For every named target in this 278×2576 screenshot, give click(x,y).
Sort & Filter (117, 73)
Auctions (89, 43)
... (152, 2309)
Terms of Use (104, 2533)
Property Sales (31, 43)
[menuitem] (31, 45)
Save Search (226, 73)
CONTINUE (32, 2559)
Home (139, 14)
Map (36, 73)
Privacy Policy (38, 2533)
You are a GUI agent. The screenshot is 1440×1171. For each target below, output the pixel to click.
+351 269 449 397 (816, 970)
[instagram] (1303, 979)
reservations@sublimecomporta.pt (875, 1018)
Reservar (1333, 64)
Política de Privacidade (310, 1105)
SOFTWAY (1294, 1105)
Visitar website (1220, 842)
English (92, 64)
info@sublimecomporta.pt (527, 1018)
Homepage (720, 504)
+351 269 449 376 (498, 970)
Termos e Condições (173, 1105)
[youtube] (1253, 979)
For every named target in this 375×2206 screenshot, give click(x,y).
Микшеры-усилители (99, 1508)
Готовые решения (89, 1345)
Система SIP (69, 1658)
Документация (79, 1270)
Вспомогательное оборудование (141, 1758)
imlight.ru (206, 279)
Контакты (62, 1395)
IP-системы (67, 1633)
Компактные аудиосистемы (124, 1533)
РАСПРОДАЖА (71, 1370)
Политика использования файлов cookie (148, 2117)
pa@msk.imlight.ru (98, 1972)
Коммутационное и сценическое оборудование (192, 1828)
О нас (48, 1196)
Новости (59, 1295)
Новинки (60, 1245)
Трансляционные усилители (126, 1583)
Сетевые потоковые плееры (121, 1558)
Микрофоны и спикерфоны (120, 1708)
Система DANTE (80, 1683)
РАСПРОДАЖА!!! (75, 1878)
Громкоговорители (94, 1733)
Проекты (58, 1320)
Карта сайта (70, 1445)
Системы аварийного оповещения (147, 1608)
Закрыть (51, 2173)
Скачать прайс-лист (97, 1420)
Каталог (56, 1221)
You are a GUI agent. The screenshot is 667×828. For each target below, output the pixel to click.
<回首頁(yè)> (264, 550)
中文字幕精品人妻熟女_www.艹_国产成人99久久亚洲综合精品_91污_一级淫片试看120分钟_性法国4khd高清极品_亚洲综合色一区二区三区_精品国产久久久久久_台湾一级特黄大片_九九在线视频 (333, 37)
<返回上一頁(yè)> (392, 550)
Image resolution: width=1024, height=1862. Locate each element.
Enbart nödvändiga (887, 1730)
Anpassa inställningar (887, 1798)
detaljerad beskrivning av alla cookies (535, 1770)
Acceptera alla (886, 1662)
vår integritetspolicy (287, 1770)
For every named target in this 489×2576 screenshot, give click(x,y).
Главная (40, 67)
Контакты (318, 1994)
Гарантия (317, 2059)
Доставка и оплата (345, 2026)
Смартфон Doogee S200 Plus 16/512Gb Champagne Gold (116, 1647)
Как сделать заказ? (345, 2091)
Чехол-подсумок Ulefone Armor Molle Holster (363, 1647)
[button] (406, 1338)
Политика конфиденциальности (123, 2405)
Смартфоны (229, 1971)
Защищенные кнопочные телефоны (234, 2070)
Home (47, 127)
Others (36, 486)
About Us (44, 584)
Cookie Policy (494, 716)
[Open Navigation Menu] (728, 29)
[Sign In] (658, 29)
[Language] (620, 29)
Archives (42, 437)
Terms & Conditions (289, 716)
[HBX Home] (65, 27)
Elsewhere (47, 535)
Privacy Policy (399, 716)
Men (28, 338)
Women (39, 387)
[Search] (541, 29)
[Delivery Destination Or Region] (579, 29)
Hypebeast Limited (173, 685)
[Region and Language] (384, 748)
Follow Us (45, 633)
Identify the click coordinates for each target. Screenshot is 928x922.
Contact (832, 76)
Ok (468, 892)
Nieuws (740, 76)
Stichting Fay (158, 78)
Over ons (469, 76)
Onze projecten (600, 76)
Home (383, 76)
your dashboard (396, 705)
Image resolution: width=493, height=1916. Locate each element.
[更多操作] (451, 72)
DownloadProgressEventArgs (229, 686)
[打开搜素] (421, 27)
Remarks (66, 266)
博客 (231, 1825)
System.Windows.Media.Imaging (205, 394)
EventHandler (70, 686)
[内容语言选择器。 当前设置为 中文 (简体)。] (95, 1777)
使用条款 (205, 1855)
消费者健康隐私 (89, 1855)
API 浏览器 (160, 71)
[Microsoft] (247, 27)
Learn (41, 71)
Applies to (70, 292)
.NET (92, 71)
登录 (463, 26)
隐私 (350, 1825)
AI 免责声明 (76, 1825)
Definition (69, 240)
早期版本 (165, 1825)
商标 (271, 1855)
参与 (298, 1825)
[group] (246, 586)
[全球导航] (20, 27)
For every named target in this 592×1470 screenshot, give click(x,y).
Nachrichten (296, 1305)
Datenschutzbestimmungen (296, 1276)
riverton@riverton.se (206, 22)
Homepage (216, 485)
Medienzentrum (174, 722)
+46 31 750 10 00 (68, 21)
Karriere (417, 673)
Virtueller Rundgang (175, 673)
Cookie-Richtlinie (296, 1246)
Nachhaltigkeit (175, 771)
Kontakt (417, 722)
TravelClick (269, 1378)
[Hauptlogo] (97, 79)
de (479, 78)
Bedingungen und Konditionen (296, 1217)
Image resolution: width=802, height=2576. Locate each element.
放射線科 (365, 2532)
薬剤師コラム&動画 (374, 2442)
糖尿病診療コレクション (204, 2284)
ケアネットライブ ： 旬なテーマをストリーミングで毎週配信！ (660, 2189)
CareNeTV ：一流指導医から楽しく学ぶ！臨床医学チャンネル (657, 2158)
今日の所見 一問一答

· · · · ·

## To do
Set down the whole listing again, exactly as it was given.

## Solution to the problem
For every named target in this 278×2576 screenshot, give click(x,y).
Sort & Filter (117, 73)
Auctions (89, 43)
... (152, 2309)
Terms of Use (104, 2533)
Property Sales (31, 43)
[menuitem] (31, 45)
Save Search (226, 73)
CONTINUE (32, 2559)
Home (139, 14)
Map (36, 73)
Privacy Policy (38, 2533)
You are a GUI agent. The screenshot is 1440×1171. For each target below, output the pixel to click.
+351 269 449 397 (816, 970)
[instagram] (1303, 979)
reservations@sublimecomporta.pt (875, 1018)
Reservar (1333, 64)
Política de Privacidade (310, 1105)
SOFTWAY (1294, 1105)
Visitar website (1220, 842)
English (92, 64)
info@sublimecomporta.pt (527, 1018)
Homepage (720, 504)
+351 269 449 376 (498, 970)
Termos e Condições (173, 1105)
[youtube] (1253, 979)
For every named target in this 375×2206 screenshot, give click(x,y).
Микшеры-усилители (99, 1508)
Готовые решения (89, 1345)
Система SIP (69, 1658)
Документация (79, 1270)
Вспомогательное оборудование (141, 1758)
imlight.ru (206, 279)
Контакты (62, 1395)
IP-системы (67, 1633)
Компактные аудиосистемы (124, 1533)
РАСПРОДАЖА (71, 1370)
Политика использования файлов cookie (148, 2117)
pa@msk.imlight.ru (98, 1972)
Коммутационное и сценическое оборудование (192, 1828)
О нас (48, 1196)
Новости (59, 1295)
Новинки (60, 1245)
Трансляционные усилители (126, 1583)
Сетевые потоковые плееры (121, 1558)
Микрофоны и спикерфоны (120, 1708)
Система DANTE (80, 1683)
РАСПРОДАЖА!!! (75, 1878)
Громкоговорители (94, 1733)
Проекты (58, 1320)
Карта сайта (70, 1445)
Системы аварийного оповещения (147, 1608)
Закрыть (51, 2173)
Скачать прайс-лист (97, 1420)
Каталог (56, 1221)
You are a GUI agent. The screenshot is 667×828. For each target below, output the pixel to click.
<回首頁(yè)> (264, 550)
中文字幕精品人妻熟女_www.艹_国产成人99久久亚洲综合精品_91污_一级淫片试看120分钟_性法国4khd高清极品_亚洲综合色一区二区三区_精品国产久久久久久_台湾一级特黄大片_九九在线视频 (333, 37)
<返回上一頁(yè)> (392, 550)
Image resolution: width=1024, height=1862. Locate each element.
Enbart nödvändiga (887, 1730)
Anpassa inställningar (887, 1798)
detaljerad beskrivning av alla cookies (535, 1770)
Acceptera alla (886, 1662)
vår integritetspolicy (287, 1770)
For every named target in this 489×2576 screenshot, give click(x,y).
Главная (40, 67)
Контакты (318, 1994)
Гарантия (317, 2059)
Доставка и оплата (345, 2026)
Смартфон Doogee S200 Plus 16/512Gb Champagne Gold (116, 1647)
Как сделать заказ? (345, 2091)
Чехол-подсумок Ulefone Armor Molle Holster (363, 1647)
[button] (406, 1338)
Политика конфиденциальности (123, 2405)
Смартфоны (229, 1971)
Защищенные кнопочные телефоны (234, 2070)
Home (47, 127)
Others (36, 486)
About Us (44, 584)
Cookie Policy (494, 716)
[Open Navigation Menu] (728, 29)
[Sign In] (658, 29)
[Language] (620, 29)
Archives (42, 437)
Terms & Conditions (289, 716)
[HBX Home] (65, 27)
Elsewhere (47, 535)
Privacy Policy (399, 716)
Men (28, 338)
Women (39, 387)
[Search] (541, 29)
[Delivery Destination Or Region] (579, 29)
Hypebeast Limited (173, 685)
[Region and Language] (384, 748)
Follow Us (45, 633)
Identify the click coordinates for each target. Screenshot is 928x922.
Contact (832, 76)
Ok (468, 892)
Nieuws (740, 76)
Stichting Fay (158, 78)
Over ons (469, 76)
Onze projecten (600, 76)
Home (383, 76)
your dashboard (396, 705)
Image resolution: width=493, height=1916. Locate each element.
[更多操作] (451, 72)
DownloadProgressEventArgs (229, 686)
[打开搜素] (421, 27)
Remarks (66, 266)
博客 (231, 1825)
System.Windows.Media.Imaging (205, 394)
EventHandler (70, 686)
[内容语言选择器。 当前设置为 中文 (简体)。] (95, 1777)
使用条款 (205, 1855)
消费者健康隐私 (89, 1855)
API 浏览器 (160, 71)
[Microsoft] (247, 27)
Learn (41, 71)
Applies to (70, 292)
.NET (92, 71)
登录 (463, 26)
隐私 (350, 1825)
AI 免责声明 (76, 1825)
Definition (69, 240)
早期版本 (165, 1825)
商标 (271, 1855)
参与 (298, 1825)
[group] (246, 586)
[全球导航] (20, 27)
For every named target in this 592×1470 screenshot, give click(x,y).
Nachrichten (296, 1305)
Datenschutzbestimmungen (296, 1276)
riverton@riverton.se (206, 22)
Homepage (216, 485)
Medienzentrum (174, 722)
+46 31 750 10 00 (68, 21)
Karriere (417, 673)
Virtueller Rundgang (175, 673)
Cookie-Richtlinie (296, 1246)
Nachhaltigkeit (175, 771)
Kontakt (417, 722)
TravelClick (269, 1378)
[Hauptlogo] (97, 79)
de (479, 78)
Bedingungen und Konditionen (296, 1217)
Image resolution: width=802, height=2576. Locate each element.
放射線科 (365, 2532)
薬剤師コラム&動画 (374, 2442)
糖尿病診療コレクション (204, 2284)
ケアネットライブ ： 旬なテーマをストリーミングで毎週配信！ (660, 2189)
CareNeTV ：一流指導医から楽しく学ぶ！臨床医学チャンネル (657, 2158)
今日の所見 一問一答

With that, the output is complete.